We’d never interacted much off duty. I really wanted to keep the note as a souvenir, but it would be a bad idea. She was right.
I tore it into tiny shreds and pocketed them in three napkins to drop into trash later. Then I thought about it and chewed and swallowed them in a handful of water.
Teresa woke up with a stiffening twitch.
“Morning,” I said, to reassure her where she was.
“Hi,” she replied, and rolled out. She went into the bathroom. I needed to go but I could wait a bit, and we’d always been good about not hogging time.
I opened the door to the main parlor to check on the guys, and saw they were pretty much ready. I realized that everything had been left on the previous ship. The only gear we had was those things we’d picked up or acquired on this leg. Packing was depressingly easy.
They looked up, I nodded and closed the door to leave them to it.
“I’m out next,” Teresa said.
“Good luck. Really, really good luck.”
“Thank you,” she said very seriously. “I want to ask something before I leave.”
“Go ahead.”
She blushed and shifted.
“It’s not appropriate. Never mind.”
“How long have we been around, Teresa? I’ve done your makeup and dress. You patched me up after I was beaten and naked. Hell, I’ve kissed you.”
“Yeah. That was good, actually. I . . . one for the road?” She blushed even more.
Oh.
I asked, “What, kiss? Or bed wrestle?”
Her eyes flared and she heaved her chest. She really was interested in me. I was flattered, and if she wanted to, sure, I would enjoy it well enough and she deserved it.

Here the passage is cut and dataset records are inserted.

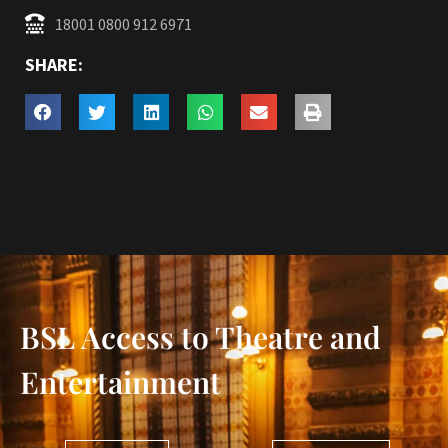
18001 0800 912 6971
SHARE:
BSL Access to Theatre and
Entertainment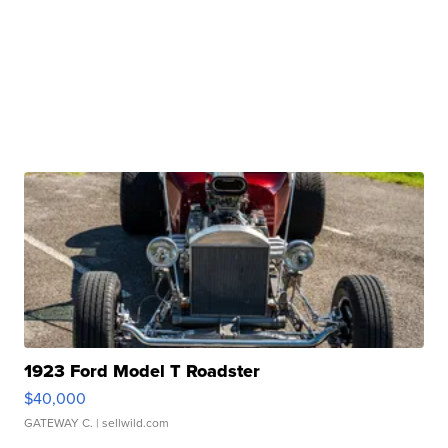
1923 Ford Model T Roadster
$40,000
GATEWAY C.
| sellwild.com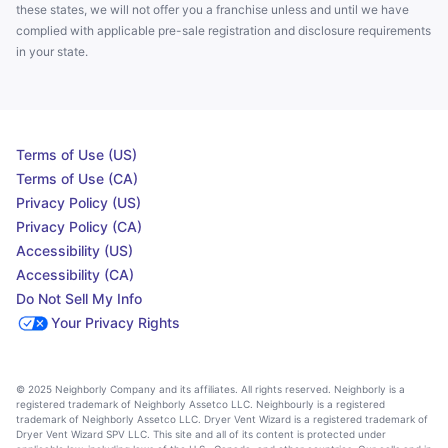
these states, we will not offer you a franchise unless and until we have
complied with applicable pre-sale registration and disclosure requirements
in your state.
Terms of Use (US)
Terms of Use (CA)
Privacy Policy (US)
Privacy Policy (CA)
Accessibility (US)
Accessibility (CA)
Do Not Sell My Info
Your Privacy Rights
© 2025 Neighborly Company and its affiliates. All rights reserved. Neighborly is a
registered trademark of Neighborly Assetco LLC. Neighbourly is a registered
trademark of Neighborly Assetco LLC. Dryer Vent Wizard is a registered trademark of
Dryer Vent Wizard SPV LLC. This site and all of its content is protected under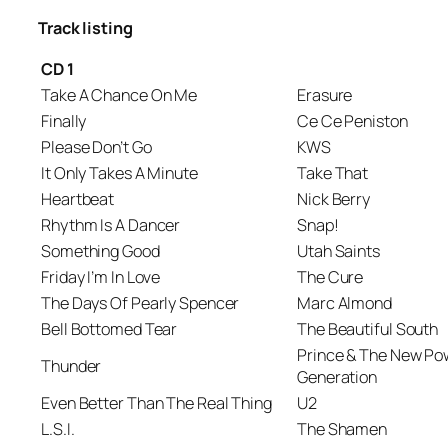
Track listing
CD 1
Take A Chance On Me
Erasure
Finally
Ce Ce Peniston
Please Don’t Go
KWS
It Only Takes A Minute
Take That
Heartbeat
Nick Berry
Rhythm Is A Dancer
Snap!
Something Good
Utah Saints
Friday I’m In Love
The Cure
The Days Of Pearly Spencer
Marc Almond
Bell Bottomed Tear
The Beautiful South
Prince & The New Po
Thunder
Generation
Even Better Than The Real Thing
U2
L.S.I.
The Shamen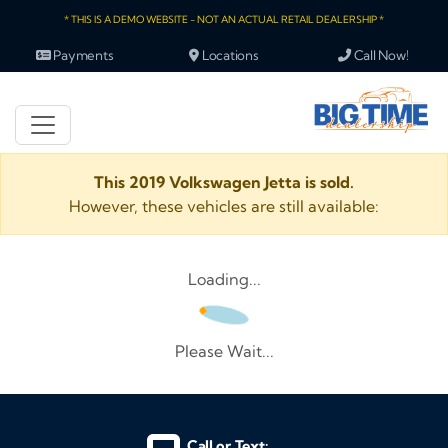
* THIS IS A DEMO WEBSITE - NOT AN ACTUAL RETAIL DEALERSHIP *
Payments
Locations
Call Now!
This 2019 Volkswagen Jetta is sold.
However, these vehicles are still available:
Loading...
Please Wait...
Call or Text: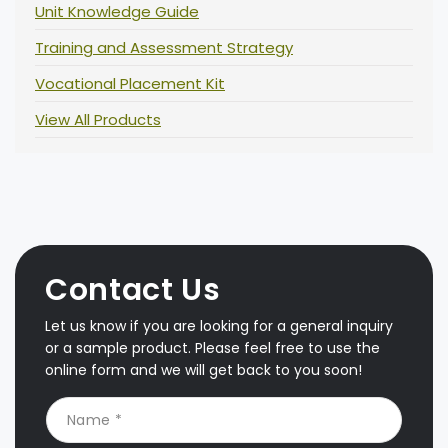
Unit Knowledge Guide
Training and Assessment Strategy
Vocational Placement Kit
View All Products
Contact Us
Let us know if you are looking for a general inquiry
or a sample product. Please feel free to use the
online form and we will get back to you soon!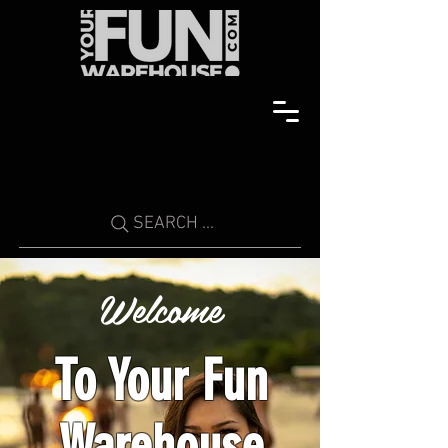
SEARCH ...
Welcome
To Your Fun
Warehouse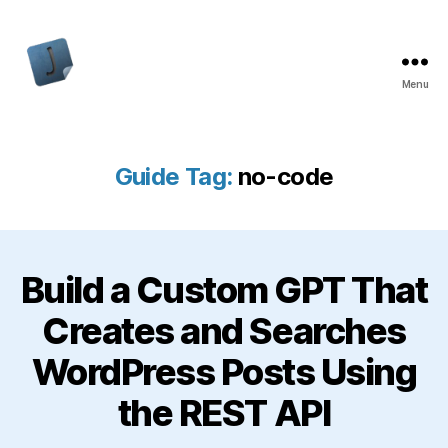
Menu
Jon
Bishop
Guide Tag:
no-code
Build a Custom GPT That
Creates and Searches
WordPress Posts Using
the REST API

“I better stop with the kiss,” she said. Then she stood there, hesitating.
I pulled her shoulder, and she clung to me while locking mouths. She really did want more. But we didn’t have time and she had her reasons.
I think it was the closest embrace I’ve ever had. I could feel her pressed against me from knees to head. She felt tiny like this. And warm. Her hands gripped my shoulders, then ran down my back and over my ass. She settled them on my hips.